California Poppy or Eschscholzia californica

Eschscholzia californica

From Wikipedia, the free encyclopedia

Eschscholzia californica (California poppy, Californian poppy,[1] golden poppy, California sunlight, cup of gold) is a species of flowering plant in the Papaveraceae family, native to the United States and Mexico. It is an ornamental plant and it is used medicinally and in cooking, and it became the official state flower of California in 1903.

Scientific classification

Kingdom:    Plantae
(unranked): Angiosperms
(unranked): Eudicots
Order:          Ranunculales
Family:         Papaveraceae
Genus:         Eschscholzia
Species:       E. californica
Binomial name: Eschscholzia californica

Description

It is a perennial or annual plant growing to 5–60 in (13–152 cm) tall with alternately branching glaucous blue-green foliage. The leaves are alternately divided into round, lobed segments. The flowers are solitary on long stems, silky-textured, with four petals, each petal 2 to 6 cm (0.79 to 2.36 in) long and broad; flower color ranges through yellow, orange and red (with some pinks), with flowering from February to September in the northern hemisphere (spring, summer, autumn). The petals close at night (or in cold, windy weather) and open again the following morning, although they may remain closed in cloudy weather.
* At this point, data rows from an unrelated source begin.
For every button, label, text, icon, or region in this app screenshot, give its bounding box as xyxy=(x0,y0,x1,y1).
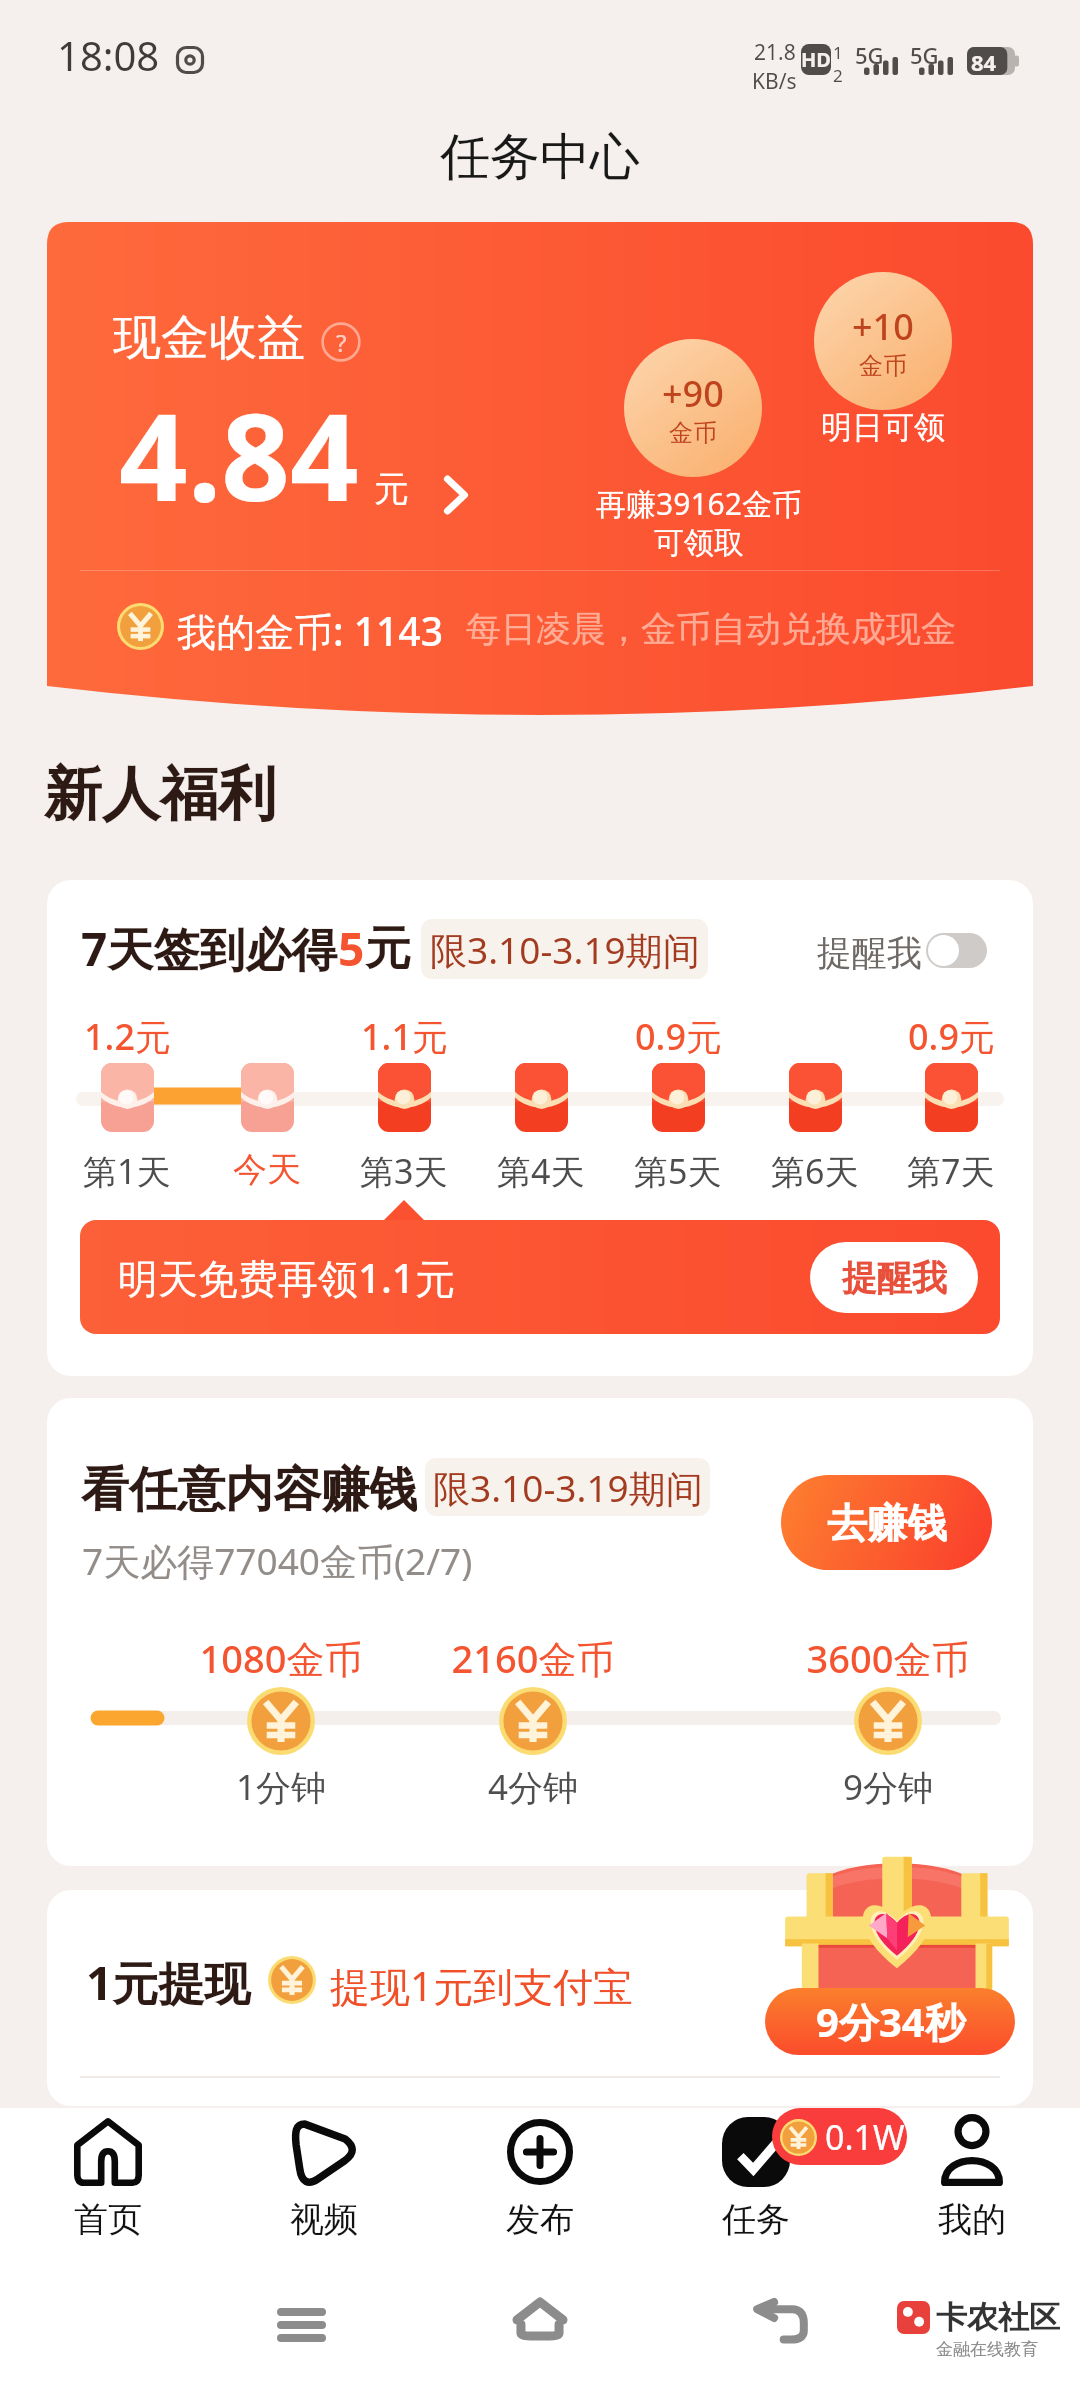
staticText: 5G xyxy=(910,40,939,70)
button[interactable]: +90 xyxy=(624,339,762,477)
staticText: 金币 xyxy=(669,418,717,448)
button[interactable]: Details xyxy=(440,474,474,516)
button[interactable]: 视频 xyxy=(216,2108,432,2248)
staticText: 新人福利 xyxy=(44,758,276,831)
staticText: 9分34秒 xyxy=(816,1994,965,2049)
staticText: 第7天 xyxy=(907,1148,995,1194)
staticText: 4分钟 xyxy=(423,1763,643,1811)
button[interactable]: +10 xyxy=(814,272,952,410)
button[interactable]: 3600金币 xyxy=(778,1632,998,1811)
button[interactable]: 第4天 xyxy=(472,1009,610,1194)
button[interactable]: 第6天 xyxy=(746,1009,884,1194)
staticText: 18:08 xyxy=(57,28,160,82)
staticText: HD xyxy=(801,46,831,73)
staticText: 0.9元 xyxy=(908,1012,995,1061)
button[interactable]: 提醒我 xyxy=(810,1242,978,1313)
staticText: 0.1W xyxy=(825,2114,905,2160)
staticText: 看任意内容赚钱 xyxy=(81,1460,417,1520)
button[interactable]: 1.1元 xyxy=(335,1009,473,1194)
button[interactable]: 9分34秒 xyxy=(765,1988,1015,2055)
button[interactable]: 明天免费再领1.1元 xyxy=(80,1220,1000,1334)
staticText: 第4天 xyxy=(497,1148,585,1194)
staticText: 第5天 xyxy=(634,1148,722,1194)
staticText: 发布 xyxy=(506,2198,574,2241)
staticText: 去赚钱 xyxy=(827,1498,947,1548)
staticText: 提醒我 xyxy=(842,1256,947,1300)
staticText: 7天必得77040金币(2/7) xyxy=(82,1535,473,1586)
staticText: 卡农社区 xyxy=(936,2298,1060,2337)
staticText: 今天 xyxy=(233,1148,301,1191)
staticText: 再赚39162金币 xyxy=(559,483,839,524)
staticText: 7天签到必得 xyxy=(81,917,338,980)
staticText: 可领取 xyxy=(559,524,839,562)
staticText: 1 xyxy=(833,41,843,64)
staticText: 任务中心 xyxy=(440,126,640,189)
staticText: +10 xyxy=(852,302,914,351)
staticText: 1080金币 xyxy=(171,1632,391,1684)
staticText: 84 xyxy=(971,47,997,75)
button[interactable]: 1080金币 xyxy=(171,1632,391,1811)
staticText: 提现1元到支付宝 xyxy=(330,1958,633,2013)
staticText: 我的金币: 1143 xyxy=(177,604,443,657)
staticText: 1.1元 xyxy=(361,1012,448,1061)
staticText: 第1天 xyxy=(83,1148,171,1194)
staticText: 限3.10-3.19期间 xyxy=(433,1462,703,1513)
staticText: 金融在线教育 xyxy=(936,2339,1038,2360)
button[interactable]: 去赚钱 xyxy=(781,1475,992,1570)
staticText: 首页 xyxy=(74,2198,142,2241)
button[interactable]: 发布 xyxy=(432,2108,648,2248)
staticText: 0.9元 xyxy=(635,1012,722,1061)
staticText: ? xyxy=(336,326,347,359)
button[interactable]: 我的 xyxy=(864,2108,1080,2248)
staticText: 第6天 xyxy=(771,1148,859,1194)
staticText: 9分钟 xyxy=(778,1763,998,1811)
button[interactable]: Back xyxy=(733,2292,827,2352)
staticText: 任务 xyxy=(722,2198,790,2241)
staticText: +90 xyxy=(662,369,724,418)
button[interactable]: 0.9元 xyxy=(882,1009,1020,1194)
staticText: 2 xyxy=(833,64,843,87)
staticText: 明天免费再领1.1元 xyxy=(118,1250,455,1305)
staticText: 提醒我 xyxy=(817,931,922,975)
staticText: 明日可领 xyxy=(783,408,983,447)
staticText: 4.84 xyxy=(119,373,359,536)
staticText: 5 xyxy=(338,917,365,980)
staticText: 2160金币 xyxy=(423,1632,643,1684)
button[interactable]: Remind me toggle xyxy=(926,933,987,968)
staticText: 第3天 xyxy=(360,1148,448,1194)
button[interactable]: Coin balance 0.1W xyxy=(772,2108,907,2165)
staticText: 5G xyxy=(855,40,884,70)
staticText: 1元提现 xyxy=(86,1951,251,2014)
staticText: 1.2元 xyxy=(84,1012,171,1061)
button[interactable]: 2160金币 xyxy=(423,1632,643,1811)
staticText: 元 xyxy=(365,920,411,978)
staticText: 元 xyxy=(374,467,409,511)
button[interactable]: Home xyxy=(493,2289,587,2349)
staticText: 金币 xyxy=(859,351,907,381)
staticText: 3600金币 xyxy=(778,1632,998,1684)
button[interactable]: 今天 xyxy=(198,1009,336,1191)
staticText: 视频 xyxy=(290,2198,358,2241)
staticText: 限3.10-3.19期间 xyxy=(430,924,700,975)
staticText: 1分钟 xyxy=(171,1763,391,1811)
button[interactable]: 1.2元 xyxy=(58,1009,196,1194)
staticText: 21.8 xyxy=(754,38,796,67)
button[interactable]: 首页 xyxy=(0,2108,216,2248)
staticText: 每日凌晨，金币自动兑换成现金 xyxy=(466,607,956,651)
button[interactable]: 任务 xyxy=(648,2108,864,2248)
button[interactable]: 0.9元 xyxy=(609,1009,747,1194)
button[interactable]: Recents xyxy=(254,2294,348,2354)
staticText: 我的 xyxy=(938,2198,1006,2241)
staticText: KB/s xyxy=(752,67,797,96)
staticText: 现金收益 xyxy=(113,308,305,368)
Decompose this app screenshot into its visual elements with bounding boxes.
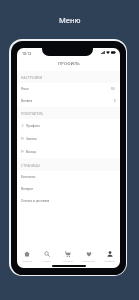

The fruit is a slender, dehiscent capsule 3 to 9 cm (1.2 to 3.5 in) long, which splits in two to release numerous small black or dark brown seeds. It survives mild winters in its native range, dying completely in colder climates.

Uses

California poppy leaves were used medicinally by Native Americans and the pollen was used cosmetically, while the seeds continue to be used in cooking.

The plant is used as an herbal remedy: an aqueous extract of the plant has sedative and anxiolytic actions. The extract acts as a mild sedative when smoked, but the effect is far milder than that of opium because California poppy contains a different class of alkaloids:

“An aqueous alcohol extract of Eschscholzia californica has been evaluated for benzodiazepine, neuroleptic, antidepressant, antihistaminic and analgesic properties. The plant extract did not protect mice against the convulsant effects of pentylenetetrazol, and did not cause muscle relaxant effects, but appeared to possess an affinity for the benzodiazepine receptor. The extract induced peripheral analgesic effects in mice but did not possess antidepressant, neuroleptic or antihistaminic effects.”

Rolland, A.; Fleurentin, J.; Lanhers, M.C.; Misslin, R.; Mortier, F. (August 2001). “Neurophysiological Effects of an Extract of Eschscholzia Californica Cham. (Papaveraceae)”. Phytotherapy Research. 15 (5): 377–381.

Bibliographic details for “Eschscholzia californica”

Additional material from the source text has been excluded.